• The data:
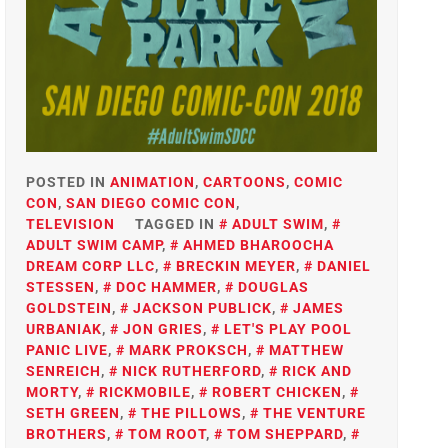
POSTED IN
ANIMATION
,
CARTOONS
,
COMIC
CON
,
SAN DIEGO COMIC CON
,
TELEVISION
TAGGED IN
ADULT SWIM
,
ADULT SWIM CAMP
,
AHMED BHAROOCHA
DREAM CORP LLC
,
BRECKIN MEYER
,
DANIEL
STESSEN
,
DOC HAMMER
,
DOUGLAS
GOLDSTEIN
,
JACKSON PUBLICK
,
JAMES
URBANIAK
,
JON GRIES
,
LET'S PLAY POOL
PANIC LIVE
,
MARK PROKSCH
,
MATTHEW
SENREICH
,
NICK RUTHERFORD
,
RICK AND
MORTY
,
RICKMOBILE
,
ROBERT CHICKEN
,
SETH GREEN
,
THE PILLOWS
,
THE VENTURE
BROTHERS
,
TOM ROOT
,
TOM SHEPPARD
,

• What is required:
In the copy, no picture may appear; the records themselves must be output exactly.

• Response:
POSTED IN
ANIMATION
,
CARTOONS
,
COMIC
CON
,
SAN DIEGO COMIC CON
,
TELEVISION
TAGGED IN
ADULT SWIM
,
ADULT SWIM CAMP
,
AHMED BHAROOCHA
DREAM CORP LLC
,
BRECKIN MEYER
,
DANIEL
STESSEN
,
DOC HAMMER
,
DOUGLAS
GOLDSTEIN
,
JACKSON PUBLICK
,
JAMES
URBANIAK
,
JON GRIES
,
LET'S PLAY POOL
PANIC LIVE
,
MARK PROKSCH
,
MATTHEW
SENREICH
,
NICK RUTHERFORD
,
RICK AND
MORTY
,
RICKMOBILE
,
ROBERT CHICKEN
,
SETH GREEN
,
THE PILLOWS
,
THE VENTURE
BROTHERS
,
TOM ROOT
,
TOM SHEPPARD
,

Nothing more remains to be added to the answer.